» Task statement: Down to the final line, write out the data below exactly.
### Records provided ###
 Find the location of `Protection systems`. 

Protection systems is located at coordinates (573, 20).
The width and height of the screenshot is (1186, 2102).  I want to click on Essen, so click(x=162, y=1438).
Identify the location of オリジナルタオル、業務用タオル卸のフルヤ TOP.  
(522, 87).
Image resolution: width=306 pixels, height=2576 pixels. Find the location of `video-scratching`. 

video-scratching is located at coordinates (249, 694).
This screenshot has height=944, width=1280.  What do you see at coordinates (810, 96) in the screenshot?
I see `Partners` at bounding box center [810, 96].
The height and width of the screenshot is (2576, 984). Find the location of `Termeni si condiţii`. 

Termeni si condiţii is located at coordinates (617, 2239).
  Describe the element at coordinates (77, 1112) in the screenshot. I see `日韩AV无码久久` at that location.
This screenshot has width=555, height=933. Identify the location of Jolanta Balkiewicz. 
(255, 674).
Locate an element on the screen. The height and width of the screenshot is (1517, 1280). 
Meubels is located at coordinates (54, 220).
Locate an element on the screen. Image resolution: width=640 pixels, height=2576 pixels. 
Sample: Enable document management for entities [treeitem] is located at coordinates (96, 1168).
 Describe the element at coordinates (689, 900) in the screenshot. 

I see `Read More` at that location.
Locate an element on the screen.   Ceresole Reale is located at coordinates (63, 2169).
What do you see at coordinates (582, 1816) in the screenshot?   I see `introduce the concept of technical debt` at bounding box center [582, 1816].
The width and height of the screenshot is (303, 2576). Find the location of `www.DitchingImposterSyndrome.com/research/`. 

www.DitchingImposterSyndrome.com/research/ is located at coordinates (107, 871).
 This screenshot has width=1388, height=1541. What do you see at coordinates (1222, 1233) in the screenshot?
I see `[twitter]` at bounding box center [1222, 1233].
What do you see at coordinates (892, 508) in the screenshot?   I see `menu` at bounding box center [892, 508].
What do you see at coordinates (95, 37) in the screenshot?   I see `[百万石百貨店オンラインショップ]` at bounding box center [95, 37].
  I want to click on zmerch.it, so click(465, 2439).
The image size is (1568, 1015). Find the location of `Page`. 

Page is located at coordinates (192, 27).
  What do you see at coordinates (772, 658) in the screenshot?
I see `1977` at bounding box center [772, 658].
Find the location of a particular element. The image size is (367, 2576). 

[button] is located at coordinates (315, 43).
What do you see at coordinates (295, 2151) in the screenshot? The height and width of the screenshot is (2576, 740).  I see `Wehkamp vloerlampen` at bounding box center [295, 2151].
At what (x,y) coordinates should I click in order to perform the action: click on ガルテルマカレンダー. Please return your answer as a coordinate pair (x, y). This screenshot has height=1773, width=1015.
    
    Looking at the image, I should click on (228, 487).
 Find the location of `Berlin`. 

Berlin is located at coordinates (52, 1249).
###
» Your response:
 Find the location of `Protection systems`. 

Protection systems is located at coordinates (573, 20).
The width and height of the screenshot is (1186, 2102).  I want to click on Essen, so click(x=162, y=1438).
Identify the location of オリジナルタオル、業務用タオル卸のフルヤ TOP.  
(522, 87).
Image resolution: width=306 pixels, height=2576 pixels. Find the location of `video-scratching`. 

video-scratching is located at coordinates (249, 694).
This screenshot has height=944, width=1280.  What do you see at coordinates (810, 96) in the screenshot?
I see `Partners` at bounding box center [810, 96].
The height and width of the screenshot is (2576, 984). Find the location of `Termeni si condiţii`. 

Termeni si condiţii is located at coordinates (617, 2239).
  Describe the element at coordinates (77, 1112) in the screenshot. I see `日韩AV无码久久` at that location.
This screenshot has width=555, height=933. Identify the location of Jolanta Balkiewicz. 
(255, 674).
Locate an element on the screen. The height and width of the screenshot is (1517, 1280). 
Meubels is located at coordinates (54, 220).
Locate an element on the screen. Image resolution: width=640 pixels, height=2576 pixels. 
Sample: Enable document management for entities [treeitem] is located at coordinates (96, 1168).
 Describe the element at coordinates (689, 900) in the screenshot. 

I see `Read More` at that location.
Locate an element on the screen.   Ceresole Reale is located at coordinates (63, 2169).
What do you see at coordinates (582, 1816) in the screenshot?   I see `introduce the concept of technical debt` at bounding box center [582, 1816].
The width and height of the screenshot is (303, 2576). Find the location of `www.DitchingImposterSyndrome.com/research/`. 

www.DitchingImposterSyndrome.com/research/ is located at coordinates (107, 871).
 This screenshot has width=1388, height=1541. What do you see at coordinates (1222, 1233) in the screenshot?
I see `[twitter]` at bounding box center [1222, 1233].
What do you see at coordinates (892, 508) in the screenshot?   I see `menu` at bounding box center [892, 508].
What do you see at coordinates (95, 37) in the screenshot?   I see `[百万石百貨店オンラインショップ]` at bounding box center [95, 37].
  I want to click on zmerch.it, so click(465, 2439).
The image size is (1568, 1015). Find the location of `Page`. 

Page is located at coordinates (192, 27).
  What do you see at coordinates (772, 658) in the screenshot?
I see `1977` at bounding box center [772, 658].
Find the location of a particular element. The image size is (367, 2576). 

[button] is located at coordinates (315, 43).
What do you see at coordinates (295, 2151) in the screenshot? The height and width of the screenshot is (2576, 740).  I see `Wehkamp vloerlampen` at bounding box center [295, 2151].
At what (x,y) coordinates should I click in order to perform the action: click on ガルテルマカレンダー. Please return your answer as a coordinate pair (x, y). This screenshot has height=1773, width=1015.
    
    Looking at the image, I should click on (228, 487).
 Find the location of `Berlin`. 

Berlin is located at coordinates (52, 1249).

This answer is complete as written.